Comme on pouvait s’en douter, le groupe n’est pas spécialisé dans le tango mais plutôt dans l’ultraviolence. Un mélange de noisy, de black metal, et de grindcore qui n’est pas sans rappeler Unsane ou Mayhem selon les moments. Tout cela est d’une efficacité redoutable et nous laisse pantois, sonnés ! La journée commence bien.
Allez, on bouge un peu et on va de l’autre côté, au nouvel endroit où se trouve La Valley. On tombe pile sur Bongripper. Là encore, inconnu au bataillon. Tout ce que l’on sait c’est que le groupe de Chicago fait dans le doom instrumental depuis plus de 10 ans. On se demande ce que ça peut donner et… c’est franchement bon ! Quasiment reposant.
Une sorte d’ovni au milieu du festival, même si leur musique alterne entre le très lourd et plus léger. Certains passages, ultra mélodiques, pourraient faire d’excellentes musiques de films. La comparaison avec les instrumentaux de Nine Inch Nails n’est pas infondée, même si ceux de Trent Reznor comportent beaucoup plus d’électronique. Ce concert ne nous laisse pas indemnes. Bongripper est certainement une des meilleures découvertes de ce festival.
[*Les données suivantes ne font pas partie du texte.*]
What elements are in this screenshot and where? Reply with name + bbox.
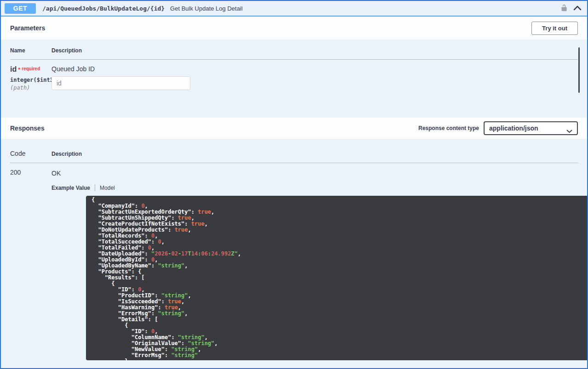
parameter-name: id <box>10 65 17 73</box>
code-line: { <box>91 197 588 203</box>
code-line: "ErrorMsg": "string", <box>91 311 588 317</box>
code-line: } <box>91 358 588 360</box>
try-it-out-button[interactable]: Try it out <box>531 22 578 35</box>
endpoint-path: /api/QueuedJobs/BulkUpdateLog/{id} <box>42 5 165 12</box>
chevron-up-icon <box>573 5 582 12</box>
content-type-group: Response content type application/json <box>418 121 578 135</box>
code-line: { <box>91 281 588 287</box>
parameters-table-head: Name Description <box>10 47 578 60</box>
example-json-code[interactable]: { "CompanyId": 0, "SubtractUnExportedOrd… <box>86 196 588 360</box>
response-content-type-select[interactable]: application/json <box>484 121 578 135</box>
unlock-icon <box>560 4 568 13</box>
required-star: * <box>18 66 20 73</box>
tab-divider <box>95 184 95 191</box>
responses-title: Responses <box>10 125 45 132</box>
code-line: "TotalSucceeded": 0, <box>91 239 588 245</box>
collapse-operation-button[interactable] <box>573 5 582 12</box>
response-content-type-label: Response content type <box>418 125 479 131</box>
description-column-header: Description <box>51 151 82 157</box>
code-line: "Products": { <box>91 269 588 275</box>
response-row: 200 OK Example Value Model { "CompanyId"… <box>10 163 578 360</box>
code-line: "DateUploaded": "2026-02-17T14:06:24.992… <box>91 251 588 257</box>
code-column-header: Code <box>10 150 51 157</box>
endpoint-summary: Get Bulk Update Log Detail <box>170 5 243 12</box>
parameter-type: integer($int32) <box>10 77 51 83</box>
code-line: "DoNotUpdateProducts": true, <box>91 227 588 233</box>
tab-example-value[interactable]: Example Value <box>51 185 90 191</box>
required-label: required <box>22 66 40 71</box>
example-json-block: { "CompanyId": 0, "SubtractUnExportedOrd… <box>86 196 588 360</box>
code-line: "Results": [ <box>91 275 588 281</box>
description-column-header: Description <box>51 47 82 54</box>
parameter-description-cell: Queued Job ID <box>51 65 190 91</box>
example-model-tabs: Example Value Model <box>51 184 578 191</box>
parameter-row: id*required integer($int32) (path) Queue… <box>10 60 578 91</box>
operation-summary-bar[interactable]: GET /api/QueuedJobs/BulkUpdateLog/{id} G… <box>1 1 587 17</box>
responses-table: Code Description 200 OK Example Value Mo… <box>1 139 587 368</box>
response-content-type-value: application/json <box>489 125 538 132</box>
response-status-code: 200 <box>10 169 51 360</box>
code-line: "UploadedByName": "string", <box>91 263 588 269</box>
parameter-id-input[interactable] <box>51 76 190 90</box>
response-description-cell: OK Example Value Model { "CompanyId": 0,… <box>51 169 578 360</box>
http-method-badge: GET <box>5 3 36 14</box>
authorize-button[interactable] <box>560 4 568 13</box>
tab-model[interactable]: Model <box>100 185 115 191</box>
parameters-section-header: Parameters Try it out <box>1 17 587 40</box>
code-line: "TotalRecords": 0, <box>91 233 588 239</box>
chevron-down-icon <box>566 127 572 135</box>
parameter-description: Queued Job ID <box>51 65 190 73</box>
response-description: OK <box>51 170 578 177</box>
responses-table-head: Code Description <box>10 150 578 163</box>
responses-section-header: Responses Response content type applicat… <box>1 118 587 139</box>
code-line: "ErrorMsg": "string" <box>91 352 588 358</box>
code-line: { <box>91 323 588 329</box>
parameters-scrollbar-thumb[interactable] <box>578 47 580 93</box>
parameters-title: Parameters <box>10 24 45 32</box>
code-line: "Details": [ <box>91 317 588 323</box>
parameter-location: (path) <box>10 85 51 91</box>
swagger-operation-window: GET /api/QueuedJobs/BulkUpdateLog/{id} G… <box>0 0 588 369</box>
parameters-table: Name Description id*required integer($in… <box>1 40 587 118</box>
parameter-name-cell: id*required integer($int32) (path) <box>10 65 51 91</box>
name-column-header: Name <box>10 47 51 54</box>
Après ce moment de pur bonheur, on part voir une des têtes d’affiches de la journée : Skid Row. Le groupe de hard rock des années 80 et 90, spécialisé dans le glam et les power ballads, apporte du gros son, joue ses tubes tels que 18 And Life, I Remember You et Youth Gone Wild.
Erik Grönwall, le nouveau chanteur intégré en 2022 fait le job. Il a de la présence, un sourire carnassier, mais il lui manque la présence du canadien Sebastian Bach, chanteur originel et charismatique du groupe, viré en 1996 car ingérable. Les cinq américains du New Jersey livrent un show honnête, propre, sans fioritures mais qui manque un peu de passion.
Des bonnes surprises
Quelques minutes plus tard, débarque Motionless In White. Le quintet de Pennsylvanie n’est pas là pour déconner.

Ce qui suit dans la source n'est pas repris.